2015年12月26日

警察庁、自動小銃導入へ(2)

警察庁、自動小銃導入へ(2)
 銃を選択する際には操作性が重要な判断材料の1つになりますが、近年ではボディーアーマーが装備品として必需品となっていますので、昔ながらのウィーバー・スタンスではなく、小銃でもアイソセレスで構える傾向にあります。そうなると、89式やG36などのフルサイズのストックではボディーアーマーを着用した状態でアイソセレスに構えることがかなり難しいです。何故アイソセレスに構える必要があるのか?それが分からない人は近年のボディーアーマー、特にライフル・プレートの特性をよく知らないのでしょう。

 ところでここ数年の間に、ドイツ国内においてG36の性能に対して批判的な意見が聞かれています。アフガンでの戦闘の経験から、連射や環境などの影響で極端に銃身が熱せられた際の命中精度の低下が指摘されています。しかし、HK社や他による再検証ではその様な性能の低下は見られず、またドイツ連邦軍による検証実験にHK社がオブザーバーとしても参加させられていないなど、実際にどの程度の問題がるのか、そもそも一部で報告があったような命中精度ど低下といった問題があったのか、正式な報告者が出るまではまだ暫く時間がかかりそうです。

 そもそもG36は約20年間に渡り30ヵ国以上で使用され、ドイツ連邦軍だけでも約18万丁が使用されていますが、問題となっている性能の低下はここ最近まで全く聞かれていません。また、ドイツ連邦軍も正式にHK社に問題点を報告したこともなく、一部の「内部告発」的なものがメディアを通じて軍とHK社に挙げられた様な形ですので、本件の真相には興味があります。

 また、最近ではEOTECHが極端な気温差に晒されるとゼローイングがずれるとの指摘も挙げられています。約23℃の環境でゼローイングを行った際に、-40℃或は50℃の環境下で最大で4MOAのズレが生じると報告されています。極地で戦く部隊や世界中のあらゆる地域へ展開する特殊部隊であればこの問題は大きなものですが、限定的な地域で活動する警察部隊にとっては差ほど気にならない問題です。因みに4MOAのズレとは、100m先で約12cmの差になります。

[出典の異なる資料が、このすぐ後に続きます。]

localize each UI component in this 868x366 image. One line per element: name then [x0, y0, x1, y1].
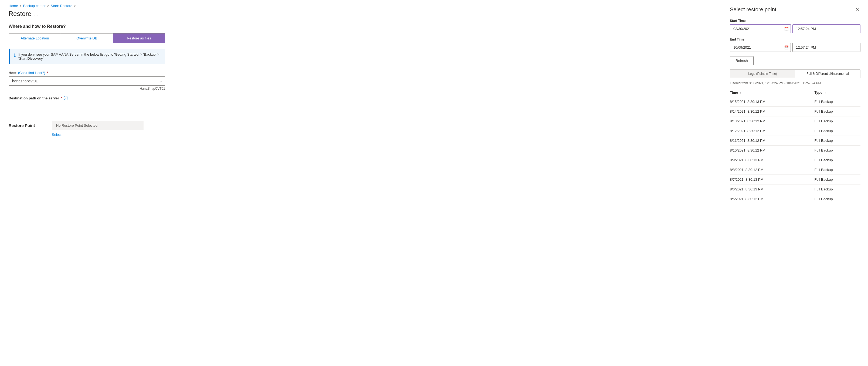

 ただ、EOTECHは警察部隊が遭遇するであろう戦闘距離には最も有効な光学装置です。ローライトでの使用時には少々注意が必要ですが、Aimpointよりもレティクルが見やすのと、暗視装置と組み合わせて使用する際のレティクルの視認性の高さから、難しい訓練を必要とせず隊員が習熟することが可能です。逆に個人的には自衛官にはドットサイトよりもTrijiconのACOGを勧めたいです。近接戦闘から300mを超える射撃まで、サイトの修正をすることなく当てることが出来ますので、実際に使ってみてさすが海兵隊が装備しているものだと感心しました。

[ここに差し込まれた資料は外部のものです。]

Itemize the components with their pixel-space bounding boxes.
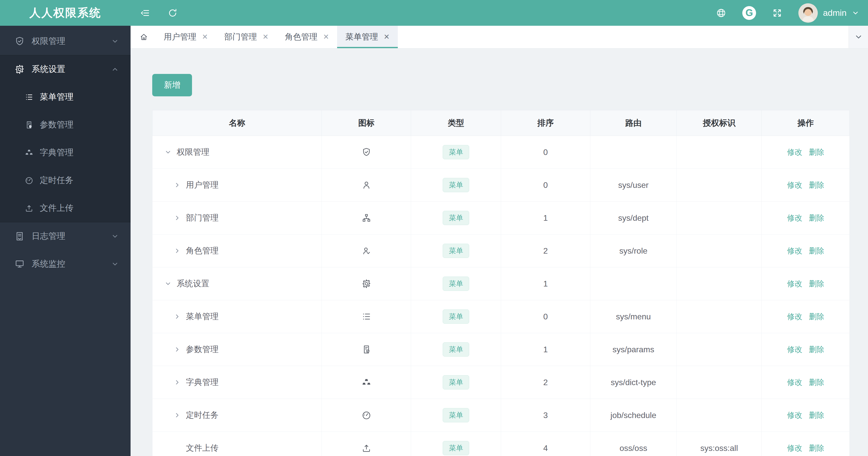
close-icon[interactable]: ✕ xyxy=(383,33,390,40)
menu-name: 用户管理 xyxy=(186,180,219,191)
route-cell: sys/dept xyxy=(590,202,677,234)
edit-link[interactable]: 修改 xyxy=(787,247,802,255)
delete-link[interactable]: 删除 xyxy=(809,214,824,222)
auth-cell xyxy=(677,202,762,234)
sidebar-item-logs[interactable]: 日志管理 xyxy=(0,222,130,250)
name-cell: 权限管理 xyxy=(153,136,322,169)
delete-link[interactable]: 删除 xyxy=(809,181,824,189)
sidebar-item-settings[interactable]: 系统设置 xyxy=(0,55,130,83)
tab-roles[interactable]: 角色管理✕ xyxy=(277,26,337,48)
fullscreen-icon[interactable] xyxy=(772,8,782,18)
edit-link[interactable]: 修改 xyxy=(787,214,802,222)
type-cell: 菜单 xyxy=(411,136,501,169)
edit-link[interactable]: 修改 xyxy=(787,312,802,321)
table-row: 定时任务菜单3job/schedule修改删除 xyxy=(153,399,850,432)
bricks-icon xyxy=(25,148,34,157)
delete-link[interactable]: 删除 xyxy=(809,280,824,288)
tree-expand-icon[interactable] xyxy=(174,215,181,222)
language-globe-icon[interactable] xyxy=(716,8,726,18)
menu-name: 定时任务 xyxy=(186,410,219,421)
tree-expand-icon[interactable] xyxy=(174,247,181,254)
edit-link[interactable]: 修改 xyxy=(787,181,802,189)
name-cell: 字典管理 xyxy=(153,366,322,399)
delete-link[interactable]: 删除 xyxy=(809,148,824,156)
sidebar-item-permissions[interactable]: 权限管理 xyxy=(0,27,130,55)
tab-depts[interactable]: 部门管理✕ xyxy=(216,26,276,48)
delete-link[interactable]: 删除 xyxy=(809,247,824,255)
icon-cell xyxy=(322,267,411,300)
home-icon xyxy=(139,32,148,41)
sort-value: 0 xyxy=(544,148,548,157)
sidebar-item-params[interactable]: 参数管理 xyxy=(0,111,130,139)
type-cell: 菜单 xyxy=(411,366,501,399)
sidebar-item-label: 系统监控 xyxy=(32,258,65,270)
column-header: 图标 xyxy=(322,110,411,136)
close-icon[interactable]: ✕ xyxy=(262,33,268,40)
tree-expand-icon[interactable] xyxy=(174,182,181,189)
main-area: 权限管理系统设置菜单管理参数管理字典管理定时任务文件上传日志管理系统监控 用户管… xyxy=(0,26,868,456)
type-badge: 菜单 xyxy=(443,310,469,324)
add-button[interactable]: 新增 xyxy=(152,74,192,96)
sort-value: 4 xyxy=(544,444,548,453)
username: admin xyxy=(823,8,846,18)
type-cell: 菜单 xyxy=(411,202,501,234)
edit-link[interactable]: 修改 xyxy=(787,378,802,386)
type-badge: 菜单 xyxy=(443,441,469,455)
type-badge: 菜单 xyxy=(443,342,469,357)
gitee-letter: G xyxy=(746,7,753,18)
sidebar-collapse-icon[interactable] xyxy=(140,8,150,18)
gitee-icon[interactable]: G xyxy=(742,6,756,20)
type-cell: 菜单 xyxy=(411,333,501,366)
tab-home[interactable] xyxy=(132,26,156,48)
edit-link[interactable]: 修改 xyxy=(787,148,802,156)
tree-expand-icon[interactable] xyxy=(174,346,181,353)
sort-value: 0 xyxy=(544,181,548,190)
sidebar-item-label: 文件上传 xyxy=(40,202,73,214)
table-row: 字典管理菜单2sys/dict-type修改删除 xyxy=(153,366,850,399)
tab-users[interactable]: 用户管理✕ xyxy=(156,26,216,48)
tab-options-button[interactable] xyxy=(848,26,868,48)
edit-link[interactable]: 修改 xyxy=(787,345,802,354)
sidebar-item-dict[interactable]: 字典管理 xyxy=(0,139,130,166)
sort-cell: 0 xyxy=(501,300,590,333)
menu-name: 部门管理 xyxy=(186,212,219,224)
close-icon[interactable]: ✕ xyxy=(323,33,329,40)
tab-menus[interactable]: 菜单管理✕ xyxy=(337,26,398,48)
table-body: 权限管理菜单0修改删除用户管理菜单0sys/user修改删除部门管理菜单1sys… xyxy=(153,136,850,456)
delete-link[interactable]: 删除 xyxy=(809,345,824,354)
name-cell: 定时任务 xyxy=(153,399,322,432)
auth-cell xyxy=(677,169,762,202)
delete-link[interactable]: 删除 xyxy=(809,444,824,452)
actions-cell: 修改删除 xyxy=(762,136,850,169)
list-icon xyxy=(25,93,34,102)
edit-link[interactable]: 修改 xyxy=(787,280,802,288)
tree-expand-icon[interactable] xyxy=(174,379,181,386)
user-menu[interactable]: admin xyxy=(798,3,859,23)
edit-link[interactable]: 修改 xyxy=(787,411,802,419)
actions-cell: 修改删除 xyxy=(762,300,850,333)
delete-link[interactable]: 删除 xyxy=(809,378,824,386)
type-cell: 菜单 xyxy=(411,432,501,456)
delete-link[interactable]: 删除 xyxy=(809,312,824,321)
sidebar-item-schedule[interactable]: 定时任务 xyxy=(0,166,130,194)
sidebar-item-menu[interactable]: 菜单管理 xyxy=(0,83,130,111)
tree-expand-icon[interactable] xyxy=(174,313,181,320)
sidebar-item-upload[interactable]: 文件上传 xyxy=(0,194,130,222)
delete-link[interactable]: 删除 xyxy=(809,411,824,419)
upload-icon xyxy=(25,204,34,213)
tree-collapse-icon[interactable] xyxy=(164,280,172,287)
refresh-icon[interactable] xyxy=(167,8,178,18)
tree-collapse-icon[interactable] xyxy=(164,149,172,156)
close-icon[interactable]: ✕ xyxy=(202,33,208,40)
sidebar-item-label: 日志管理 xyxy=(32,230,65,242)
route-cell: sys/dict-type xyxy=(590,366,677,399)
menu-name: 权限管理 xyxy=(177,146,209,158)
name-cell: 系统设置 xyxy=(153,267,322,300)
edit-link[interactable]: 修改 xyxy=(787,444,802,452)
chevron-down-icon xyxy=(111,260,119,268)
gauge-icon xyxy=(25,176,34,185)
sort-cell: 3 xyxy=(501,399,590,432)
tree-expand-icon[interactable] xyxy=(174,412,181,419)
sort-cell: 2 xyxy=(501,366,590,399)
sidebar-item-monitor[interactable]: 系统监控 xyxy=(0,250,130,278)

 話が逸れましたが、警察庁は自動小銃の配備だけでなく、防弾車両の装備も検討しているとのことです。アメリカのSWATで現在よく使用されているのがLENCO社のBearcatですが、この車体はNIJレベルIVの防弾性能を有しています。10名のフル装備の隊員が乗れますが、国内の道路事情を考慮すると残念ながら導入は難しいのではないでしょうか。ならいっそ軽装甲機動車は?最近は空自の一部部隊にも導入されつつありますが、海自と警察も導入するとなれば、製造コストの低下にも相互運用性の向上にも寄与出来るのでは?

 警察庁、自動小銃導入へ(2)
 また、噂では自衛隊は次期拳銃にS&W社のM&Pを候補に上げているとかいないとか。最近ロサンゼルス郡保安官事務所(LASD)で暴発事故が多発していると報告され、次期拳銃の選定作業に影響があるのではと言われていますが、これは機械的な問題から発生する暴発(Accidental Discharge)ではなく人為的な問題から発生する暴発(Negligent Discharge)が原因です。ただ単に新しい拳銃を装備された保安官が捜査に慣れていないだけでなく、ベレッタでは問題がなかった操作上の悪い癖が付いていたことから起こった事故であり、不用意に引き金に指をかけなければ撃発することはありません。

 そもそも、機械的な問題がない限り、薬室に装填され安全装置が解除された銃を地面に投げつけたところで撃針は落ちません。つまり弾は発射されません。アメリカでは信用しない人の目の前で地面に銃を落として証明しましたが、国内では「物品愛護」の精神から許されないでしょうね。しかし何故M&Pなのか?個人的には経験上GLOCKがお勧めなんですが。まあ、GLOCKの場合は工場出荷の状態で付いてくるサイトが欠陥品なので、XSサイトなどのトリチウム付きのナイトサイトに交換する必要がありますが。ま、政治的な問題ではなく、選定者の趣味が大きく反映されることですので、静かに見守るとしましょう。ただ、一度SWTでトレーニングを受けて頂き、戦闘状況下での極限の銃の取り扱い方法を学んで、新型銃の選定に活かしてもらえればと期待しています。